- Location: Beledweyne, Hiran, Somalia
- Date: 23 September 2023
- Attack type: Truck bombing
- Deaths: 30
- Injured: 50+
- Perpetrators: Al-Shabaab

= 2023 Beledweyne bombing =

Bombing in Somalia

On 23 September 2023, at least 30 people were killed in a truck bombing in Beledweyne, Somalia.

== Background ==
Beledweyne is a town in Hiran, Hirshabelle State, Somalia. Jihadist group al-Shabaab carried out major attacks there in June 2009, October and November 2013, February 2022, March 2022, September 2022 and October 2022.

== Bombing ==
On 23 September 2023, a truck was stopped at the checkpoint at Nur Hawaad neighborhood, Beledweyne, but refused to pay the tax.
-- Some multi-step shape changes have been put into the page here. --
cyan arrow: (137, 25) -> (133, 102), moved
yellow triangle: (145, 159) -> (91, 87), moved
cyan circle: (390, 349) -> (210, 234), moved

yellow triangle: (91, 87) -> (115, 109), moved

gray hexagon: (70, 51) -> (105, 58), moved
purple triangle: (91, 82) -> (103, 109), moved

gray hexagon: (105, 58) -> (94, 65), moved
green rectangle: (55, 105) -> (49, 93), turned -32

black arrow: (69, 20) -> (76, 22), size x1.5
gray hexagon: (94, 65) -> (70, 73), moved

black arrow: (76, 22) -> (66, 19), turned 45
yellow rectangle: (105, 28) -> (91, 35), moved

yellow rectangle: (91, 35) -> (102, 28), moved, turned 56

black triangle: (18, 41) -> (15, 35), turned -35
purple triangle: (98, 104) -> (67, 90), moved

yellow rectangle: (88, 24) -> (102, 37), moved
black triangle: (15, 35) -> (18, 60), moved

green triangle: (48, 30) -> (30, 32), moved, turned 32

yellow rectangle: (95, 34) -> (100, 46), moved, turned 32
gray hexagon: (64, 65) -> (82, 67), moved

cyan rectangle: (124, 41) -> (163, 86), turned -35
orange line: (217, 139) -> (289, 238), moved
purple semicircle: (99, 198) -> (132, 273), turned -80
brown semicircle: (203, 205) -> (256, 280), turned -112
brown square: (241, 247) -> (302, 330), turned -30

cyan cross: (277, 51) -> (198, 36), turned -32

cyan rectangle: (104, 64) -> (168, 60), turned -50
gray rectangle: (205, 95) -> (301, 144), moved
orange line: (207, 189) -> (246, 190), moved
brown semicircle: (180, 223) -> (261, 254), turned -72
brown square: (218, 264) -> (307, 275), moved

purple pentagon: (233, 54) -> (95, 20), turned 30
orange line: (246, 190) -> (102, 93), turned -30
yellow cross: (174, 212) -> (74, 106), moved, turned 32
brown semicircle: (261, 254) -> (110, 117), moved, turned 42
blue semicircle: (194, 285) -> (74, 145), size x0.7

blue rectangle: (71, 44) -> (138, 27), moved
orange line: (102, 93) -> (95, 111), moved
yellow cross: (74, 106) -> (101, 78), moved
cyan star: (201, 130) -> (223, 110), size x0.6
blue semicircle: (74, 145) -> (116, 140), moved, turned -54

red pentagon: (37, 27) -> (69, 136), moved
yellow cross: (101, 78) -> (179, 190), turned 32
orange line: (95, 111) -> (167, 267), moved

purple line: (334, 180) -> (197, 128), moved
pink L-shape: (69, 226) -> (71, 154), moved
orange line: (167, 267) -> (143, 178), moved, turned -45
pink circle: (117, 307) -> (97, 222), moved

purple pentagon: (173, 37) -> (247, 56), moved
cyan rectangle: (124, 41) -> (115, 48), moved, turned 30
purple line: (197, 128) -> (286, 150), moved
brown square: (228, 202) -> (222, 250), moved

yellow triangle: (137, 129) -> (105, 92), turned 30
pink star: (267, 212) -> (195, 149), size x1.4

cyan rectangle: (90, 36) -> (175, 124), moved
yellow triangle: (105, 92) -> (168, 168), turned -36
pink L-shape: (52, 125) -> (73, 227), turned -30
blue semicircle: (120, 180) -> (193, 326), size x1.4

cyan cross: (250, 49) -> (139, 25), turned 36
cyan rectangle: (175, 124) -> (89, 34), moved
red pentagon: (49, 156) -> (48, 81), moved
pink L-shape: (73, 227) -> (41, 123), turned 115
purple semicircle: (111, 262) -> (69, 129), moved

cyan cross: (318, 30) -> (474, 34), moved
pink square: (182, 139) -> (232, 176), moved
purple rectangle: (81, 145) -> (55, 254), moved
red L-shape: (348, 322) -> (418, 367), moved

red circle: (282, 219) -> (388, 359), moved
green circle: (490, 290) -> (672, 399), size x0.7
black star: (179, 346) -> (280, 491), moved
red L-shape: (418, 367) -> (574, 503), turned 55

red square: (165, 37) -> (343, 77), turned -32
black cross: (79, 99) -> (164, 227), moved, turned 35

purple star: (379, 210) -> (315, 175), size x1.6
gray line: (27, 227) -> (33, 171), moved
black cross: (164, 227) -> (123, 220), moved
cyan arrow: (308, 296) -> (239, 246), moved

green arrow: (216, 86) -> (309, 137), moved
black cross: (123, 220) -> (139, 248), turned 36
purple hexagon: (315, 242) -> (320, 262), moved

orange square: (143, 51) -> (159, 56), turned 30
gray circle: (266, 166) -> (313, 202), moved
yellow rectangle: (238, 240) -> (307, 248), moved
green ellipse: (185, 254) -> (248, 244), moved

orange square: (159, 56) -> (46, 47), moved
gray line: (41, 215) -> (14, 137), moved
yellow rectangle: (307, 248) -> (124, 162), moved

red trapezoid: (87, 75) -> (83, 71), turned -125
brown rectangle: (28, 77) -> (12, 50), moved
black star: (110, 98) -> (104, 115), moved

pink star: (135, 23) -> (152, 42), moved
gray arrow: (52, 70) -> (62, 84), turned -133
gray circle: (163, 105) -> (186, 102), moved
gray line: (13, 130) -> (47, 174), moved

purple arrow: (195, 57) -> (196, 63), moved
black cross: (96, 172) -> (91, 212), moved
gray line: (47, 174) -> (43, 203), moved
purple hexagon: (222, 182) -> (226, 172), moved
A bomb on the truck exploded there, killing at least 30 people and injuring over 50 others. The explosion also resulted in the destruction of civilian homes, vehicles, and commercial establishments. Around a kilometre of the area's structures from the explosion were damaged. Twenty injured people were moved to Beledweyne hospitals, while another 20 were in critical condition. Because Beledweyne's medical services were severely lacking, seriously injured people were transferred to Mogadishu for better treatment.

Former president of Hirshabelle Mohamed Abdi Waare, expressed strong condemnation of the bombing.